Input Knowledge Required
To understand this message, one needs to know: the memory topology of the machine (8×96 GB GPUs with 396 GB free RAM), the semantics of SGLang's --hicache-ratio parameter, the current GPU KV cache size (~10.4 GB per GPU), the fact that HiCache uses a write-through policy with a kernel-based I/O backend, and the broader context that the deployment uses EAGLE-3 speculative decoding with topk=1 and spec_v2 overlap scheduling. Without this context, "can we do ratio 4?" is incomprehensible.
Output Knowledge Created
The message produced a concrete outcome: the assistant updated the systemd service file, changing --hicache-ratio 2.0 to --hicache-ratio 4.0, and restarted the server ([msg 5742]). This effectively allocated approximately 333 GB of system RAM as a secondary KV cache tier, dramatically increasing the effective prefix cache capacity. The output knowledge is a validated configuration parameter — validated not through testing, but through the shared reasoning of user and assistant that the system had sufficient resources.
The Thinking Process
The user's thinking process, visible through the sequence of messages, follows a clear arc: identify a bottleneck (low parallel request context), gather data (memory usage, KV cache size, free RAM), evaluate options (the assistant's four proposals), select a promising approach (HiCache), and then optimize the chosen approach (pushing the ratio from 2.0 to 4.0). The final question is the culmination of this reasoning chain — it represents the user's judgment that the marginal cost of increasing the ratio is near zero (it's just a memory allocation) while the marginal benefit could be substantial (doubling the CPU cache size).

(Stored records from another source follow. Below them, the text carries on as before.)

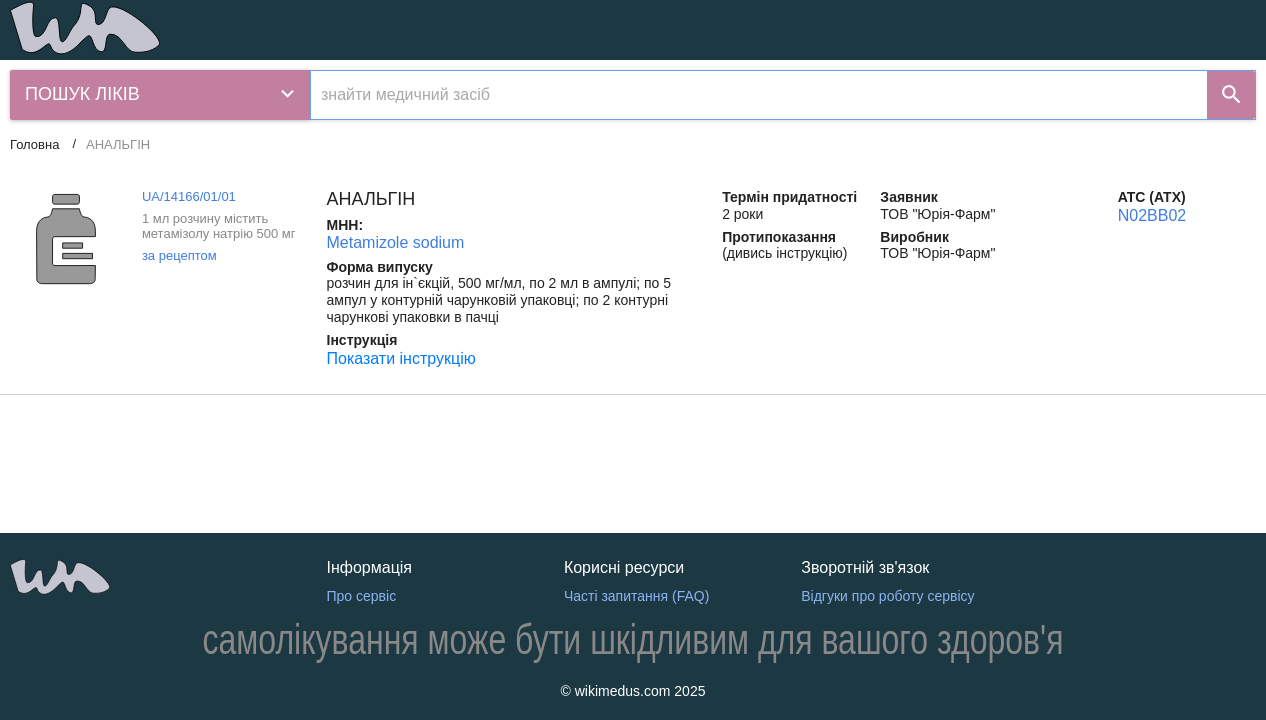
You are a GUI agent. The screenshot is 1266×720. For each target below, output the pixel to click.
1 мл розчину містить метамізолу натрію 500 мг (219, 226)
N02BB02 (1152, 215)
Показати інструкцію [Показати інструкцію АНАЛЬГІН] (401, 358)
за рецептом (179, 255)
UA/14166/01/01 (189, 196)
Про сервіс (362, 596)
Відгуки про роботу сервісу (887, 596)
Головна (34, 144)
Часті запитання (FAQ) (636, 596)
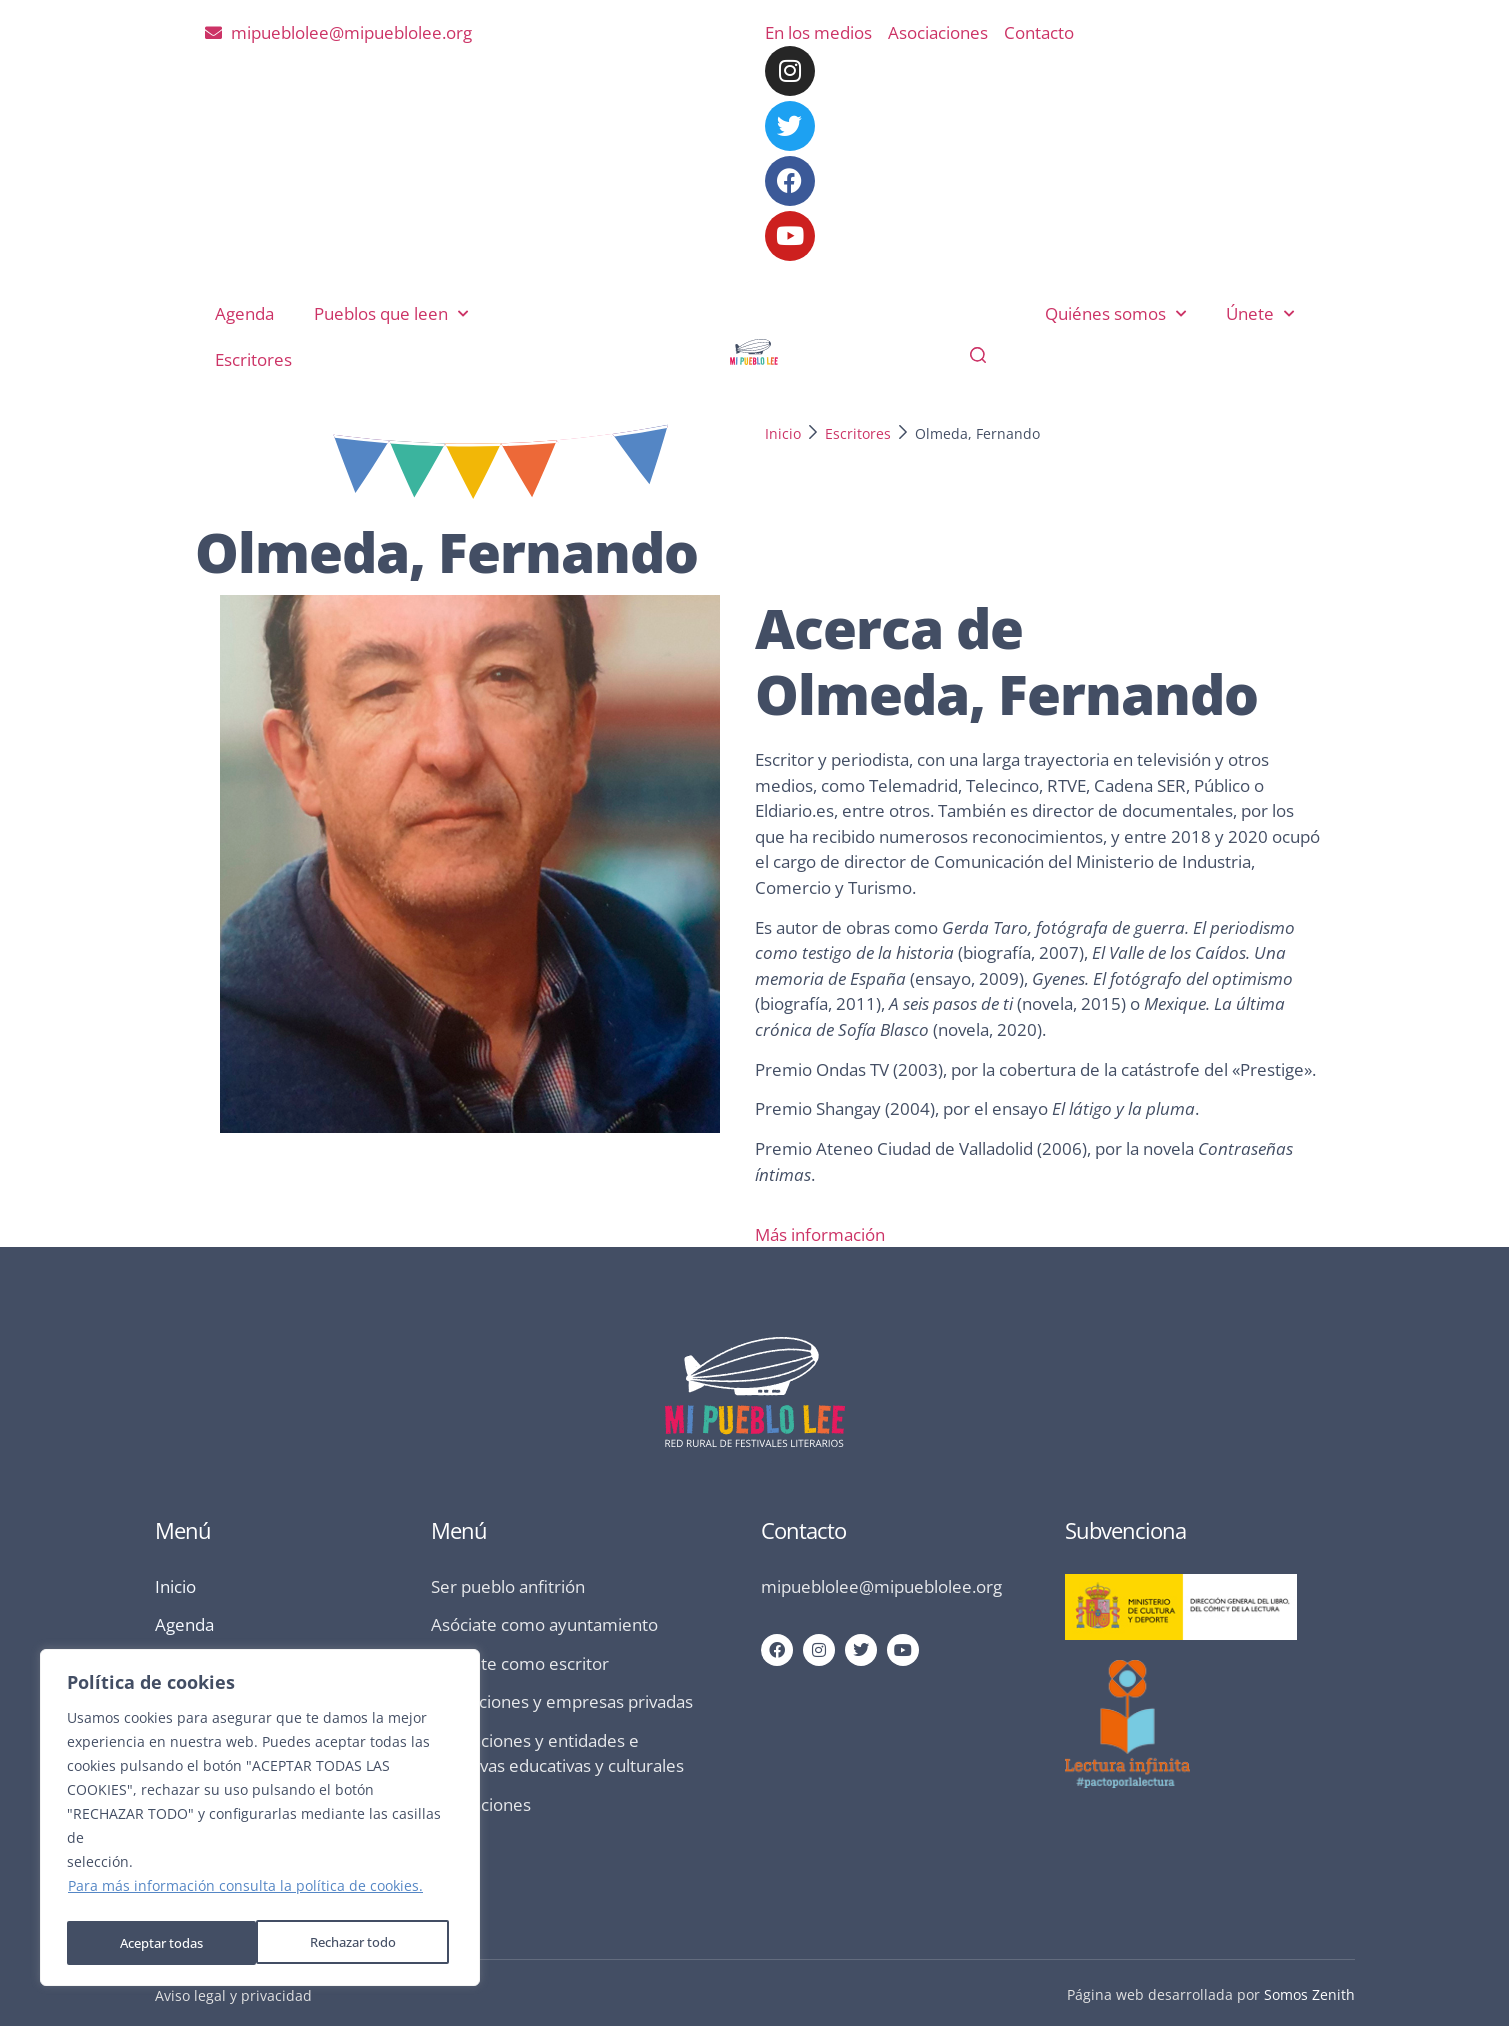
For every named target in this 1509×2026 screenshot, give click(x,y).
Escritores (253, 359)
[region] (260, 1821)
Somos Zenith (1309, 1994)
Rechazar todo (162, 1942)
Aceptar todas (359, 1942)
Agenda (244, 313)
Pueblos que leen (391, 314)
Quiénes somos (1115, 314)
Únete (1260, 314)
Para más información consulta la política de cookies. (245, 1892)
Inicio (783, 433)
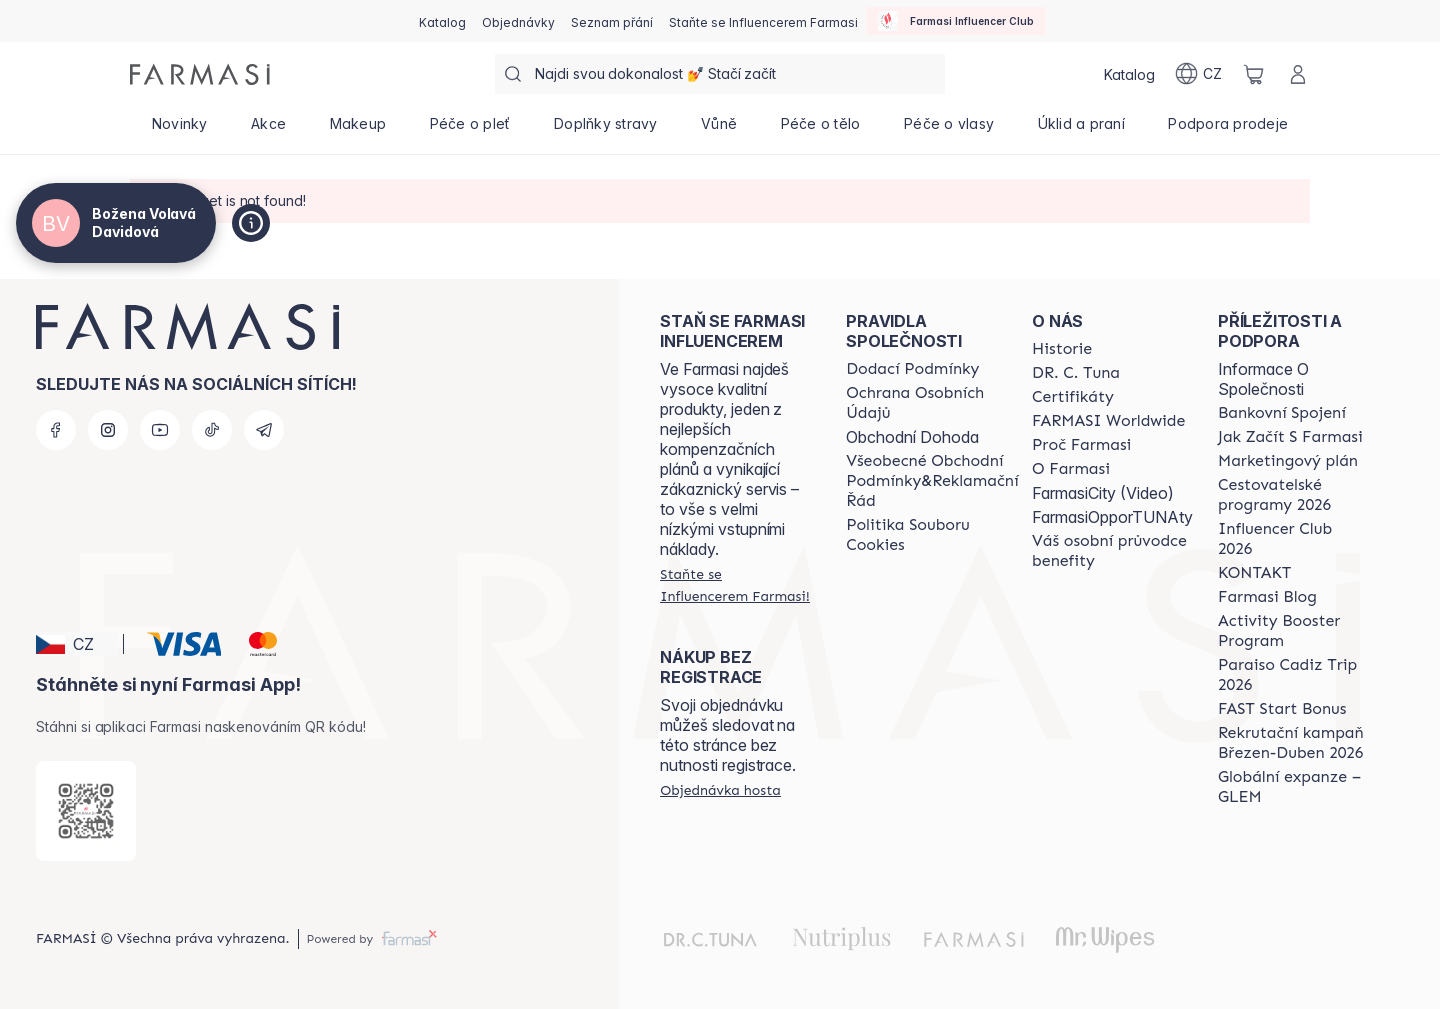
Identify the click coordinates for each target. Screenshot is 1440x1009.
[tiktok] (212, 430)
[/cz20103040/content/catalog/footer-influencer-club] (1293, 539)
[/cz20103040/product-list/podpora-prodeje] (1228, 130)
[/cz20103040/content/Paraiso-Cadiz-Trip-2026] (1293, 675)
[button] (76, 644)
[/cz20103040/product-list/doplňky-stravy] (605, 130)
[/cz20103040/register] (518, 21)
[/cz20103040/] (200, 74)
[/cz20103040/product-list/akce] (268, 130)
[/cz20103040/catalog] (442, 21)
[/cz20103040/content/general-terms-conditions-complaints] (932, 481)
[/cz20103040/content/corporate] (1108, 421)
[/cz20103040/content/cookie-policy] (932, 535)
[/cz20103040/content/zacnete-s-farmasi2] (1290, 437)
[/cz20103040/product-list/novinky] (179, 130)
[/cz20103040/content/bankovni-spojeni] (1282, 413)
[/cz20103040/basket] (1254, 74)
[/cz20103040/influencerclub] (956, 21)
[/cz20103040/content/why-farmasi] (1081, 445)
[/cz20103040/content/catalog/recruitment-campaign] (1293, 743)
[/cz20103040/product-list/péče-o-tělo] (820, 130)
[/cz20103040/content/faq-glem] (1293, 787)
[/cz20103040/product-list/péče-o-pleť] (470, 130)
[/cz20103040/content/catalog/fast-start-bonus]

This message, for all its brevity, captures the essence of effective human-AI collaboration: the human provides strategic direction and resource constraints, while the AI handles the tactical implementation. The user didn't need to edit the service file, calculate the exact memory allocation, or verify that ratio 4.0 was a valid parameter. They simply asked the question, and the assistant executed. In four words, the user doubled the KV cache capacity of a production inference server — a decision that would have required paragraphs of justification in a traditional engineering handoff.